Claude Sonnet 4.5 result:

---
Conclusion
Gemini 3 Pro shows:
- Leading performance in multimodal reasoning and long-context processing
- Competitive coding abilities
- Flexibility via thinking-level adjustment
For creators and researchers:
- Leverage platforms like AiToEarn官网 for multi-platform publishing, analytics, and monetization
- AI-assisted workflows — from transcription and benchmarks to creative generation — can be streamlined into single-source publishing across Douyin, Kwai, WeChat, Bilibili, Facebook, LinkedIn, YouTube, Pinterest, and X.
---
Spot Check: Results appear consistent and plausible, though timestamp accuracy for transcripts needs improvement.
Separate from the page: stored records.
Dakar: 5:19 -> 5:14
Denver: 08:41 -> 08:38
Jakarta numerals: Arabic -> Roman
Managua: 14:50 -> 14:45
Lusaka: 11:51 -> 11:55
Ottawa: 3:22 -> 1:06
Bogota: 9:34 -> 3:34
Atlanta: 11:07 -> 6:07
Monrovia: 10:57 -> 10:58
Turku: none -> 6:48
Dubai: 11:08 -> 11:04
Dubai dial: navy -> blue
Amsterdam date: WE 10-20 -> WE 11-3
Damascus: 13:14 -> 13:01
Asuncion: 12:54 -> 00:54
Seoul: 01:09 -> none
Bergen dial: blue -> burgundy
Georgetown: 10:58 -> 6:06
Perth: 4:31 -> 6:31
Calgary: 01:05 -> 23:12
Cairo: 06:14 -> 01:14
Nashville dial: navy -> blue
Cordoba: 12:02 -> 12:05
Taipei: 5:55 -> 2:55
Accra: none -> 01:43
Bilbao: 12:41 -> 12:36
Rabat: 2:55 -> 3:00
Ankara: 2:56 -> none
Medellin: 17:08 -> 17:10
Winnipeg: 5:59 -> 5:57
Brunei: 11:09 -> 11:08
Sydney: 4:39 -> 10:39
Cost tracking: Example uses ranged from $0.0568 for alt-text tasks to $1.42 for multi-hour audio transcription.
---
Would you like me to create a condensed, one-page summary version of these findings for quick stakeholder review alongside this detailed markdown? That would help balance this deep dive with an executive-friendly snapshot.